Ask HN: Anyone here using Facebook Workplace? - slackoverflower
Was curious how the onboarding and UX was, and how well the company adjusted to a familiar Facebook experience.
======
ghufran_syed
I work with a nonprofit that uses it (for free!). It does help that it's a
familiar interface to most people, and I think the UX is pretty good. Like
most 'corporate social networks', good useability is necessary, but not
sufficient to get people to use the system, you have to change your processes
so that the only way to do something is to use the new system.

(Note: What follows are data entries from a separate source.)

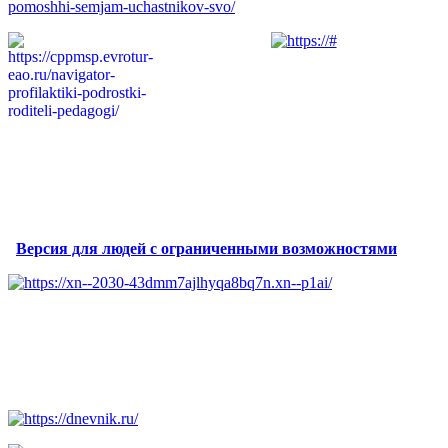
Версия для людей с ограниченными возможностями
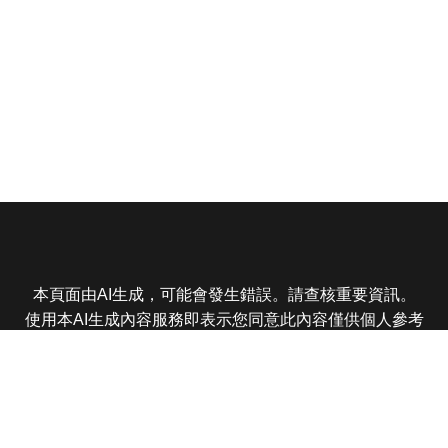
本頁面由AI生成，可能會發生錯誤。請查核重要資訊。
使用本AI生成內容服務即表示您同意此內容僅供個人參考
非商業用途，任何轉載分享皆不得違反法律或侵犯智慧財
產權，且您了解輸出內容可能不準確，所有爭議東森娛樂
保有最終解釋權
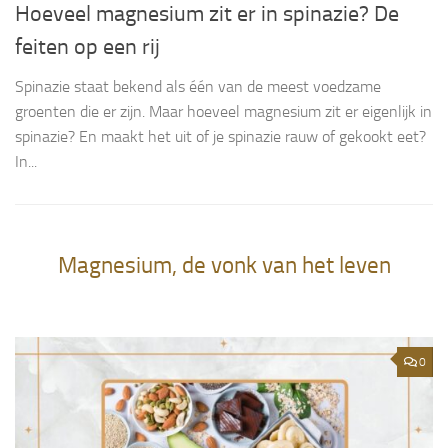
Hoeveel magnesium zit er in spinazie? De
feiten op een rij
Spinazie staat bekend als één van de meest voedzame
groenten die er zijn. Maar hoeveel magnesium zit er eigenlijk in
spinazie? En maakt het uit of je spinazie rauw of gekookt eet?
In...
Magnesium, de vonk van het leven
0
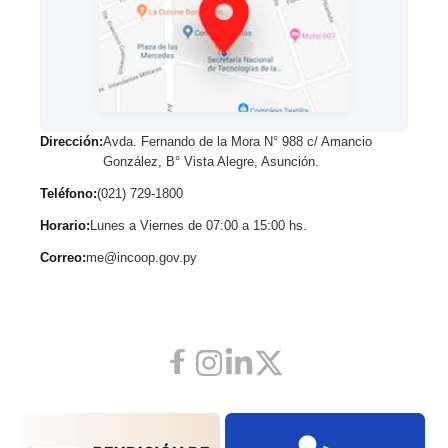
Dirección:
Avda. Fernando de la Mora N° 988 c/ Amancio
González, B° Vista Alegre, Asunción.
Teléfono:
(021) 729-1800
Horario:
Lunes a Viernes de 07:00 a 15:00 hs.
Correo:
me@incoop.gov.py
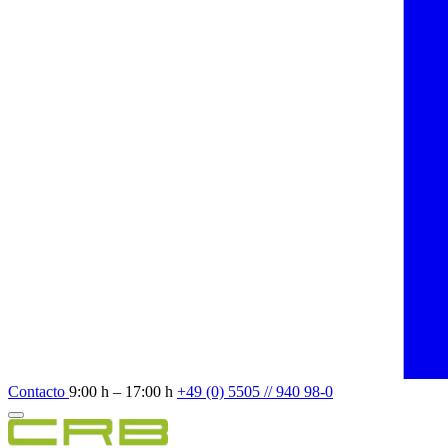
Contacto
9:00 h – 17:00 h
+49 (0) 5505 // 940 98-0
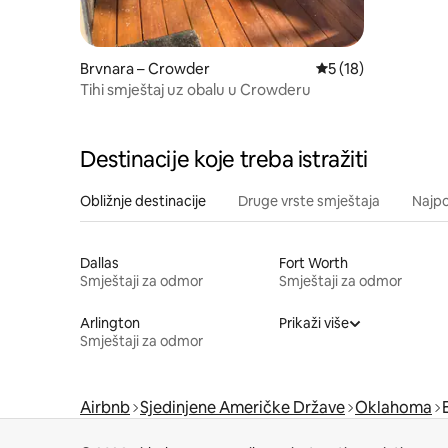
Brvnara – Crowder
Prosječna ocjena: 5
5 (18)
Tihi smještaj uz obalu u Crowderu
Destinacije koje treba istražiti
Obližnje destinacije
Druge vrste smještaja
Najpo
Dallas
Fort Worth
Smještaji za odmor
Smještaji za odmor
Arlington
Prikaži više
Smještaji za odmor
Airbnb
Sjedinjene Američke Države
Oklahoma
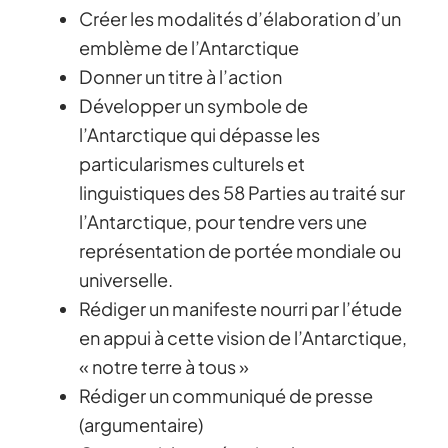
Créer les modalités d’élaboration d’un
emblème de l’Antarctique
Donner un titre à l’action
Développer un symbole de
l’Antarctique qui dépasse les
particularismes culturels et
linguistiques des 58 Parties au traité sur
l’Antarctique, pour tendre vers une
représentation de portée mondiale ou
universelle.
Rédiger un manifeste nourri par l’étude
en appui à cette vision de l’Antarctique,
« notre terre à tous »
Rédiger un communiqué de presse
(argumentaire)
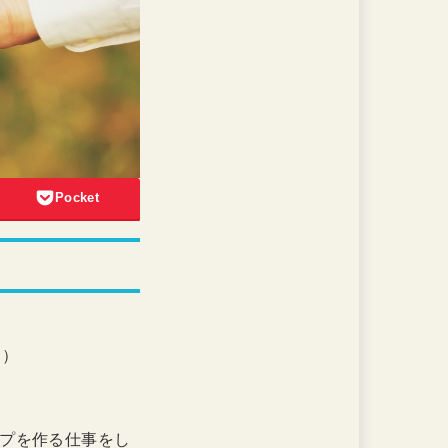
Pocket
。）
ワイヤーロープを作る仕事をし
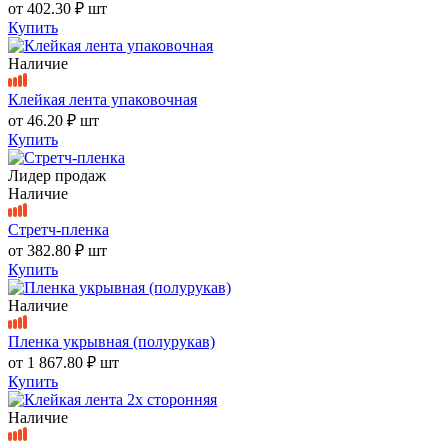
от
402.30 ₽
шт
Купить
Наличие
Клейкая лента упаковочная
от
46.20 ₽
шт
Купить
Лидер продаж
Наличие
Стретч-пленка
от
382.80 ₽
шт
Купить
Наличие
Пленка укрывная (полурукав)
от
1 867.80 ₽
шт
Купить
Наличие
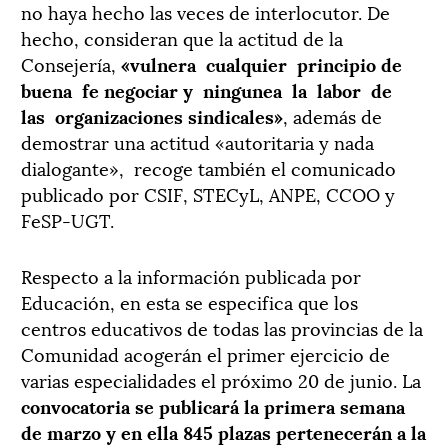
no haya hecho las veces de interlocutor. De
hecho, consideran que la actitud de la
Consejería,
«vulnera
cualquier
principio de
buena
fe negociar
y
ningunea
la
labor
de
las
organizaciones sindicales»
, además de
demostrar una actitud «autoritaria y nada
dialogante»,
recoge también el comunicado
publicado por CSIF, STECyL, ANPE, CCOO y
FeSP-UGT.
Respecto a la información publicada por
Educación, en esta se especifica que los
centros educativos de todas las provincias de la
Comunidad acogerán el primer ejercicio de
varias especialidades el próximo 20 de junio. La
convocatoria se publicará la primera semana
de marzo y en ella 845 plazas pertenecerán a la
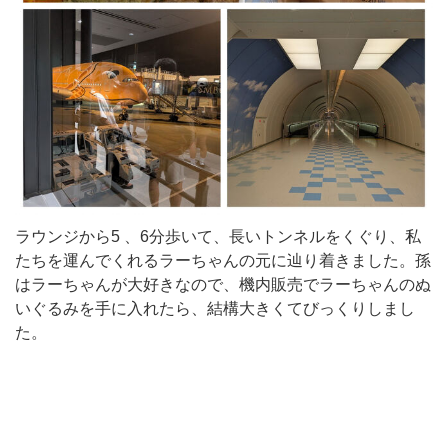
ラウンジから5 、6分歩いて、長いトンネルをくぐり、私
たちを運んでくれるラーちゃんの元に辿り着きました。孫
はラーちゃんが大好きなので、機内販売でラーちゃんのぬ
いぐるみを手に入れたら、結構大きくてびっくりしまし
た。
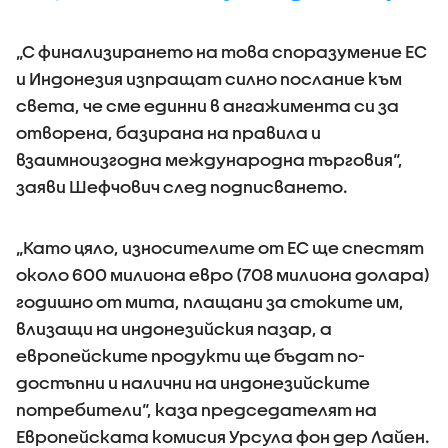
„С финализирането на товa споразумение ЕС
и Индонезия изпращат силно послание към
света, че сме единни в ангажимента си за
отворена, базирана на правила и
взаимноизгодна международна търговия“,
заяви Шефчович след подписването.
„Като цяло, износителите от ЕС ще спестят
около 600 милиона евро (708 милиона долара)
годишно от мита, плащани за стоките им,
влизащи на индонезийския пазар, а
европейските продукти ще бъдат по-
достъпни и налични на индонезийските
потребители“, каза председателят на
Европейската комисия Урсула фон дер Лайен.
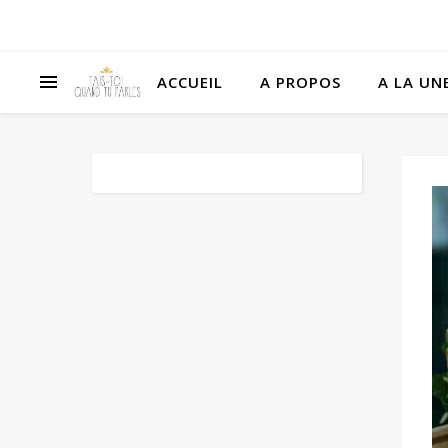
ACCUEIL
A PROPOS
A LA UNE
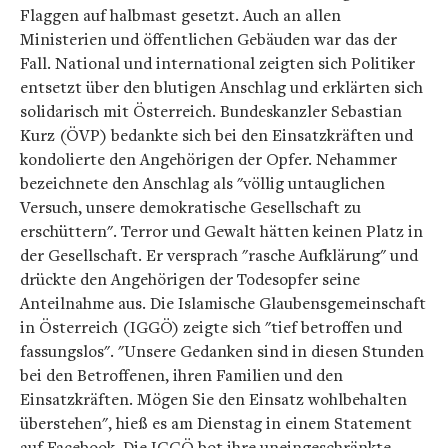
Flaggen auf halbmast gesetzt. Auch an allen
Ministerien und öffentlichen Gebäuden war das der
Fall. National und international zeigten sich Politiker
entsetzt über den blutigen Anschlag und erklärten sich
solidarisch mit Österreich. Bundeskanzler Sebastian
Kurz (ÖVP) bedankte sich bei den Einsatzkräften und
kondolierte den Angehörigen der Opfer. Nehammer
bezeichnete den Anschlag als "völlig untauglichen
Versuch, unsere demokratische Gesellschaft zu
erschüttern". Terror und Gewalt hätten keinen Platz in
der Gesellschaft. Er versprach "rasche Aufklärung" und
drückte den Angehörigen der Todesopfer seine
Anteilnahme aus. Die Islamische Glaubensgemeinschaft
in Österreich (IGGÖ) zeigte sich "tief betroffen und
fassungslos". "Unsere Gedanken sind in diesen Stunden
bei den Betroffenen, ihren Familien und den
Einsatzkräften. Mögen Sie den Einsatz wohlbehalten
überstehen", hieß es am Dienstag in einem Statement
auf Facebook. Die IGGÖ bot ihre uneingeschränkte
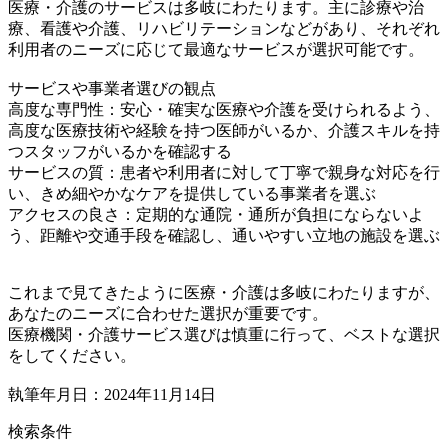
医療・介護のサービスは多岐にわたります。主に診療や治
療、看護や介護、リハビリテーションなどがあり、それぞれ
利用者のニーズに応じて最適なサービスが選択可能です。
サービスや事業者選びの観点
高度な専門性：安心・確実な医療や介護を受けられるよう、
高度な医療技術や経験を持つ医師がいるか、介護スキルを持
つスタッフがいるかを確認する
サービスの質：患者や利用者に対して丁寧で親身な対応を行
い、きめ細やかなケアを提供している事業者を選ぶ
アクセスの良さ：定期的な通院・通所が負担にならないよ
う、距離や交通手段を確認し、通いやすい立地の施設を選ぶ
これまで見てきたように医療・介護は多岐にわたりますが、
あなたのニーズに合わせた選択が重要です。
医療機関・介護サービス選びは慎重に行って、ベストな選択
をしてください。
執筆年月日：2024年11月14日
検索条件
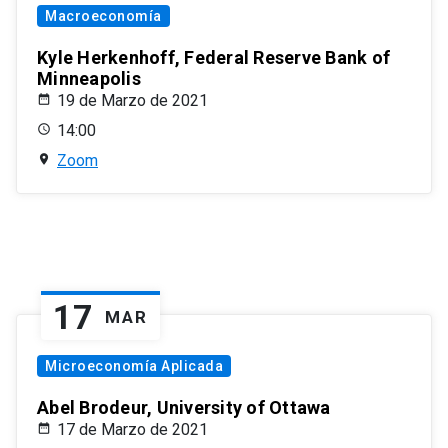
Macroeconomía
Kyle Herkenhoff, Federal Reserve Bank of
Minneapolis
19 de Marzo de 2021
14:00
Zoom
17
MAR
Microeconomía Aplicada
Abel Brodeur, University of Ottawa
17 de Marzo de 2021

It would be nice if it was a little more configurable, we'd like users to be
able to have their own detailed profiles, or maybe import data from a linked
in profile so that other users can find people with specific backgrounds or
experience, but there's nothing like that at the moment, we can't even add a
text field to paste into!

------
cwe
Hard to recall the onboarding experience, typical FB really. They seem to load
in a lot of team/job profile stuff so you can easily connect with your own
dept and teams. The UX is very similar to consumer FB, though they've lost
some stuff and added others. Not a lot of third party integrations, but events
and notes, as well as markdown support. Messaging is convenient, but not as
capable as Slack. We share release notes, interesting articles, photos from
events and stuff, and end up getting a lot of bug reports through it. Sadly,
we've lately used private groups as a way to collect photos and parting words
for people leaving the company.

------
msoad
Like any other social media there are those few people who always share thing
in there and other 90% that never use it

------
ofiner2
We use it and it changed how we communicate internally -- We have groups for
teams / orgs / company-wide and you get to see projects and hear about things
you wouldn't normally, as easily.

Also social groups are cool (For Sale, Memes, Computer Games, etc)